* Data shown:
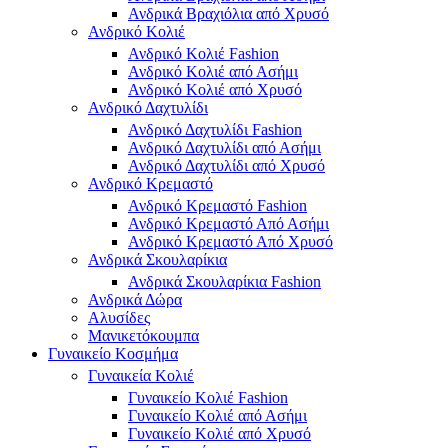
Ανδρικά Βραχιόλια από Χρυσό
Ανδρικό Κολιέ
Ανδρικό Κολιέ Fashion
Ανδρικό Κολιέ από Ασήμι
Ανδρικό Κολιέ από Χρυσό
Ανδρικό Δαχτυλίδι
Ανδρικό Δαχτυλίδι Fashion
Ανδρικό Δαχτυλίδι από Ασήμι
Ανδρικό Δαχτυλίδι από Χρυσό
Ανδρικό Κρεμαστό
Ανδρικό Κρεμαστό Fashion
Ανδρικό Κρεμαστό Από Ασήμι
Ανδρικό Κρεμαστό Από Χρυσό
Ανδρικά Σκουλαρίκια
Ανδρικά Σκουλαρίκια Fashion
Ανδρικά Δώρα
Αλυσίδες
Μανικετόκουμπα
Γυναικείο Κοσμήμα
Γυναικεία Κολιέ
Γυναικείο Κολιέ Fashion
Γυναικείο Κολιέ από Ασήμι
Γυναικείο Κολιέ από Χρυσό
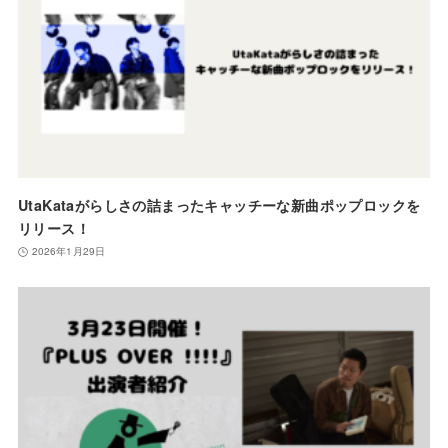
UtaKataがらしさの詰まったキャッチーな新曲ポップロックを
リリース！
2026年1月29日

* What is expected: Note every line of the entries in which "Δαχτυλίδι" appears, and copy it down.

* Output of the task:
Ανδρικό Δαχτυλίδι
Ανδρικό Δαχτυλίδι Fashion
Ανδρικό Δαχτυλίδι από Ασήμι
Ανδρικό Δαχτυλίδι από Χρυσό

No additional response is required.